As Farm Sanctuary rescue workers entered the western New York property where Lila and dozens of others languished, they were nearly overwhelmed by the smell of death. A barn crammed with junk housed starving sheep, newborn lambs, and chickens in stalls cobbled together with pallets, scrap metal, ropes, halters, and chains. Outside, emaciated cows stood in grassless pastures without hay or water. A makeshift slaughterhouse loomed nearby. In that cinderblock building, the property owner butchered young animals, and in the surrounding barns and fields, he bred their parents until their bodies gave out. We rescued more than 60 animals from this grisly scene, all of them emaciated and many so unwell that we feared for their lives. The one who worried us the most was Lila.
When we found Lila, she was so weakened by parasites and anemia that she couldn’t even rise to her feet. We rushed her to our vets at Cornell University Hospital for Animals, where she received a blood transfusion from Marjorie, one of our New York Shelter goats. Still, she remained too feeble to stand on her own. It took several more days of intravenous fluids and round-the-clock care until she managed to stand for more than a few seconds and get up without assistance.
Restoring Lila’s strength was a complicated proposition. After surviving so long without food, she needed to gain weight gradually; eating too much too fast could kill her. Moreover, after being immobilized for so long by her ailments, her muscles had atrophied. Her vets treated Lila for parasites and began physical therapy. We checked on Lila frequently while she remained at the hospital and prepared to see her through months of intensive rehabilitation.
Lila, however, had another plan in mind. This tenacious goat rallied and was back on her feet long before we expected. She was soon able to come home to our New York Shelter, where she set about thoroughly enjoying herself at once.
In our new hospital, Lila lived next door to another recent rescue, Elliot, who “talked” to her through the door that separated their pens. For weeks they both slept by the door and communicated throughout the day, until one day Elliot decided to take control of the situation. He broke down the slider door, moved himself in with Lila, and started up what appears to be a life-long relationship. We introduced Lila and Elliott to one of our small, special-needs goat herds, and the pair hit it off with their new pals immediately.
Lila has also been quite taken with her new caregivers, her guests — and in fact anyone who pays attention to her. She’s filled with a lively curiosity and calls out eagerly to anyone who passes by her barn. And who could resist such a friendly greeting?

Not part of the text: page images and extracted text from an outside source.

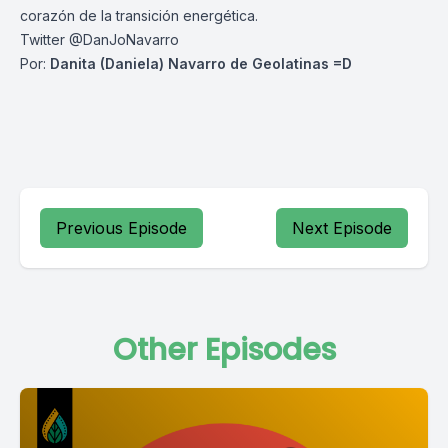
corazón de la transición energética.
Twitter @DanJoNavarro
Por:
Danita (Daniela) Navarro de Geolatinas =D
Previous Episode
Next Episode
Other Episodes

From a frail and suffering victim of neglect to a strong, vivacious, and happy survivor unencumbered by any sign of her past ordeal, Lila has undergone an almost miraculous transformation. The man who bought, exploited, and neglected Lila nearly ended her life, but he could not define it, and now she has reclaimed it. Lila exemplifies the astounding capacity to thrive that resides in our fellow animals. Some, like her, get the chance to bring that vitality out into the light, to embody it fully. Others must sustain it silently through lives of darkness. But it lives in every one, awaiting the kindness that can set it free.